Initiées en 1985 avec l'année de l'Inde, une ou plusieurs « Saisons culturelles étrangères » sont accueillies sur le territoire français tous les ans depuis 1992. Mises en œuvre par l'Association française d'action artistique (AFAA), ces manifestations sont « consacrées chacune à un pays » auquel elles doivent permettre de « présenter, souvent pour la première fois à l'étranger,les différentes facettes de sa culture ». Il s'agit par là de « renforcer le dialogue avec un certain nombre de pays, en offrant à un public le plus large possible des manifestations d'excellence ».

Première édition d'une Saison algérienne, « Djazaïr 2003, une année de l'Algérie en France », a aussi été une première tentative d'organisation à échelle nationale. A Rennes, représentations théâtrales, concerts et spectacles de danse, expositions diverses (peinture, photo, littérature…), lectures et conférences, ont foisonné.

Fait notable cependant, les Algériens de Rennes, individuellement ou collectivement, ne semblent pas avoir organisé ou participé à la conception et à la mise en œuvre de projets, hormis l'association Rennes-Sétif, ex-Comité de jumelage de la ville.1)

Ce pays si proche et si présent dans la société française , ainsi que l'annonce le site officiel de l'Année de l'Algérie, a-t-il été, ou s'est-il tenu à l'écart ?

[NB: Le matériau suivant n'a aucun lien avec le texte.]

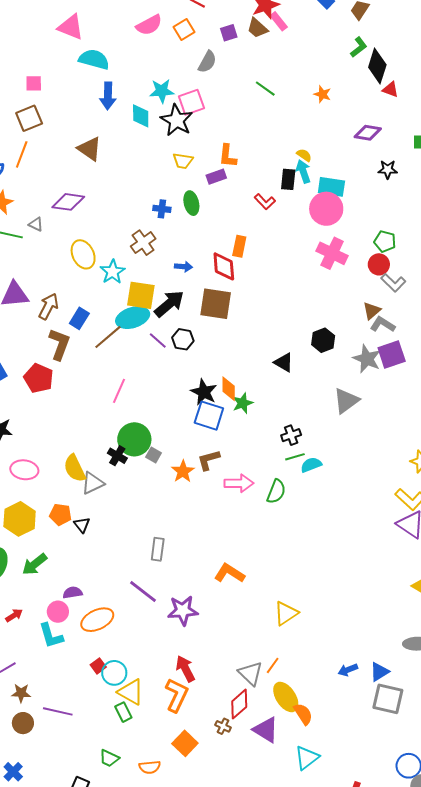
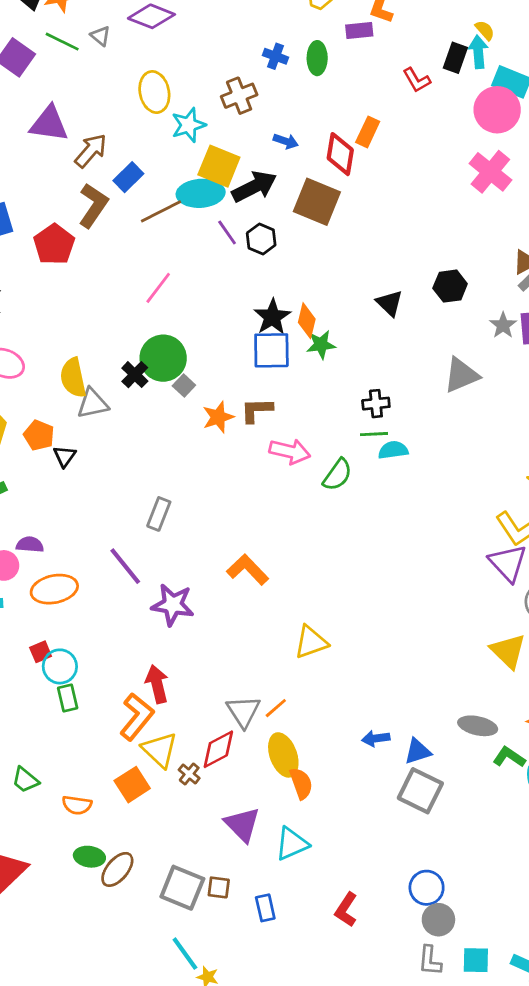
gray star: (367, 359) -> (503, 325), size x0.7
blue square: (209, 416) -> (271, 350), turned -32
yellow triangle: (131, 692) -> (160, 750), moved
green rectangle: (123, 712) -> (68, 698), moved
purple triangle: (266, 730) -> (242, 824), moved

Pour une Année de l'Algérie, comment expliquer que les Algériens de Rennes soient pour ainsi dire invisibles ?

Paname, Paname, Paname...

Elue chargée de l'intégration et de l'égalité des droits à la ville de Rennes, Marie-Anne Chapdelaine rappelle que « dès lors que c'était une Saison culturelle, le cadre était déjà mis  » : à savoir que ce sont des instances parisiennes et gouvernementales, coordonnées par l'AFAA, qui se sont chargées du pilotage de l'opération2). En pratique, les villes qui ont accepté de s'y rallier ont reçu des missions, et ont présenté des projets au Commissariat franco-algérien situé à Paris. En concertation avec l'AFAA, celui-ci accorde ou non une « labellisation », c'est-à-dire une validation « Année de l'Algérie » qui permet de voir les projets figurer sur le programme officiel et d'obtenir des fonds pour les réaliser.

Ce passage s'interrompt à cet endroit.